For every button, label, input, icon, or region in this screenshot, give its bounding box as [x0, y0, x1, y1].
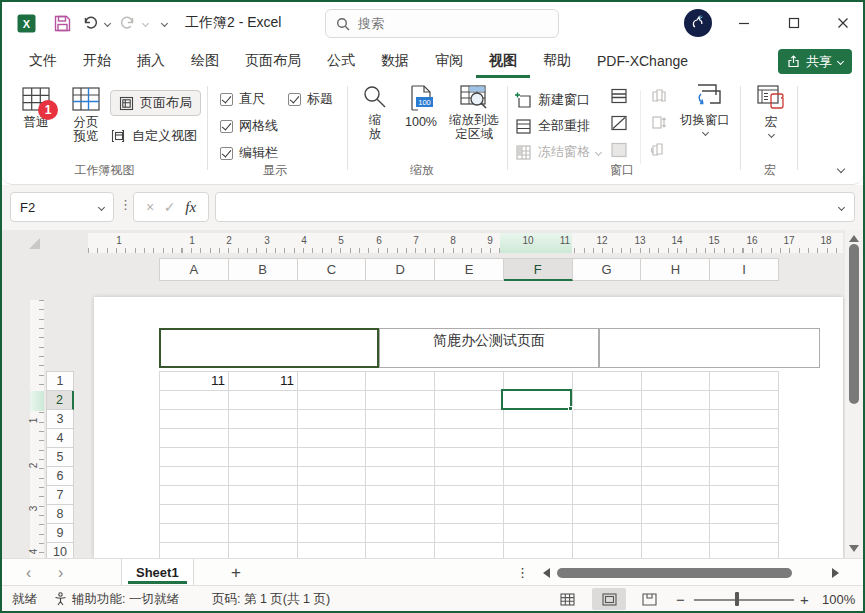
column-header-d[interactable]: D	[366, 259, 435, 281]
row-header-8[interactable]: 8	[47, 505, 74, 524]
column-header-i[interactable]: I	[710, 259, 779, 281]
name-box-resize-handle[interactable]: ⋮	[119, 200, 132, 210]
page-header-left-box[interactable]	[159, 328, 379, 368]
zoom-to-selection-button[interactable]: 缩放到选定区域	[444, 84, 504, 141]
new-window-button[interactable]: 新建窗口	[515, 88, 590, 112]
freeze-panes-button[interactable]: 冻结窗格	[515, 140, 601, 164]
accessibility-status[interactable]: 辅助功能: 一切就绪	[54, 586, 179, 612]
prev-sheet-icon[interactable]: ‹	[26, 559, 31, 586]
zoom-in-icon[interactable]: +	[800, 586, 809, 612]
name-box[interactable]: F2	[10, 192, 114, 222]
zoom-slider-track[interactable]	[694, 599, 794, 601]
next-sheet-icon[interactable]: ›	[58, 559, 63, 586]
collapse-ribbon-icon[interactable]	[838, 158, 844, 176]
column-header-b[interactable]: B	[229, 259, 298, 281]
tab-help[interactable]: 帮助	[530, 44, 584, 78]
page-break-status-button[interactable]	[632, 588, 666, 610]
hide-window-button[interactable]	[610, 115, 628, 135]
row-header-4[interactable]: 4	[47, 429, 74, 448]
tab-review[interactable]: 审阅	[422, 44, 476, 78]
maximize-button[interactable]	[772, 2, 816, 44]
normal-view-status-button[interactable]	[550, 588, 584, 610]
tab-formulas[interactable]: 公式	[314, 44, 368, 78]
arrange-all-button[interactable]: 全部重排	[515, 114, 590, 138]
cell-grid[interactable]	[159, 371, 779, 558]
row-header-3[interactable]: 3	[47, 410, 74, 429]
row-header-1[interactable]: 1	[47, 372, 74, 391]
undo-dropdown-icon[interactable]	[100, 2, 114, 44]
formula-input[interactable]	[226, 200, 839, 215]
horizontal-scrollbar[interactable]	[537, 559, 863, 586]
enter-icon[interactable]: ✓	[164, 199, 176, 215]
user-avatar[interactable]	[684, 9, 712, 37]
expand-formula-bar-icon[interactable]	[838, 203, 845, 210]
zoom-100-button[interactable]: 100 100%	[398, 84, 444, 129]
tab-file[interactable]: 文件	[16, 44, 70, 78]
checkbox-headings[interactable]: 标题	[288, 90, 333, 108]
scroll-left-icon[interactable]	[543, 568, 550, 578]
undo-icon[interactable]	[80, 2, 100, 44]
view-side-by-side-button[interactable]	[650, 88, 668, 108]
redo-dropdown-icon[interactable]	[138, 2, 152, 44]
formula-bar[interactable]	[215, 192, 855, 222]
insert-function-icon[interactable]: fx	[185, 199, 196, 216]
excel-app-icon[interactable]: X	[14, 2, 38, 44]
custom-views-button[interactable]: 自定义视图	[110, 124, 197, 148]
row-header-5[interactable]: 5	[47, 448, 74, 467]
column-header-c[interactable]: C	[298, 259, 367, 281]
vertical-scrollbar-thumb[interactable]	[849, 244, 859, 404]
split-button[interactable]	[610, 88, 628, 108]
page-header-right-box[interactable]	[599, 328, 820, 368]
sheet-options-dots-icon[interactable]: ⋮	[516, 559, 529, 586]
selected-cell-f2[interactable]	[501, 389, 572, 410]
search-box[interactable]	[325, 9, 559, 38]
page-break-preview-button[interactable]: 分页预览	[64, 86, 108, 143]
sheet-tab-sheet1[interactable]: Sheet1	[121, 559, 194, 585]
vertical-scrollbar[interactable]	[845, 230, 863, 558]
row-header-7[interactable]: 7	[47, 486, 74, 505]
cell-b1[interactable]: 11	[228, 371, 294, 390]
column-header-h[interactable]: H	[641, 259, 710, 281]
save-icon[interactable]	[50, 2, 74, 44]
reset-window-position-button[interactable]	[650, 142, 668, 162]
switch-windows-button[interactable]: 切换窗口	[674, 82, 736, 135]
tab-insert[interactable]: 插入	[124, 44, 178, 78]
checkbox-gridlines[interactable]: 网格线	[220, 117, 278, 135]
scroll-up-icon[interactable]	[849, 235, 859, 242]
quick-access-toolbar-icon[interactable]	[156, 2, 172, 44]
tab-pdf-xchange[interactable]: PDF-XChange	[584, 44, 701, 78]
tab-page-layout[interactable]: 页面布局	[232, 44, 314, 78]
zoom-out-icon[interactable]: −	[676, 586, 685, 612]
page-layout-status-button[interactable]	[592, 588, 626, 610]
add-sheet-button[interactable]: +	[226, 559, 246, 586]
tab-home[interactable]: 开始	[70, 44, 124, 78]
checkbox-formula-bar[interactable]: 编辑栏	[220, 144, 278, 162]
page-header-center-box[interactable]: 简鹿办公测试页面	[379, 328, 599, 368]
search-input[interactable]	[358, 16, 528, 31]
horizontal-scrollbar-thumb[interactable]	[557, 568, 792, 578]
minimize-button[interactable]	[722, 2, 766, 44]
row-header-2[interactable]: 2	[47, 391, 74, 410]
zoom-button[interactable]: 缩放	[354, 84, 396, 141]
column-header-g[interactable]: G	[573, 259, 642, 281]
share-button[interactable]: 共享	[778, 49, 852, 74]
scroll-right-icon[interactable]	[832, 568, 839, 578]
macros-button[interactable]: 宏	[749, 84, 793, 137]
checkbox-ruler[interactable]: 直尺	[220, 90, 265, 108]
column-header-f[interactable]: F	[504, 259, 573, 281]
close-button[interactable]	[821, 2, 865, 44]
row-header-6[interactable]: 6	[47, 467, 74, 486]
page-layout-view-button[interactable]: 页面布局	[110, 90, 201, 116]
fill-handle[interactable]	[568, 406, 573, 411]
tab-data[interactable]: 数据	[368, 44, 422, 78]
row-header-10[interactable]: 10	[47, 543, 74, 558]
select-all-corner[interactable]	[29, 238, 40, 249]
tab-draw[interactable]: 绘图	[178, 44, 232, 78]
column-header-e[interactable]: E	[435, 259, 504, 281]
zoom-level[interactable]: 100%	[822, 586, 855, 612]
scroll-down-icon[interactable]	[849, 545, 859, 552]
redo-icon[interactable]	[118, 2, 138, 44]
synchronous-scrolling-button[interactable]	[650, 115, 668, 135]
unhide-window-button[interactable]	[610, 142, 628, 162]
column-header-a[interactable]: A	[160, 259, 229, 281]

INSTRUCTIONS TO FOLLOW:
Lines holding the word "dropdown": say how many there are in the data, and nothing more.

COMPLETED EXERCISE:
2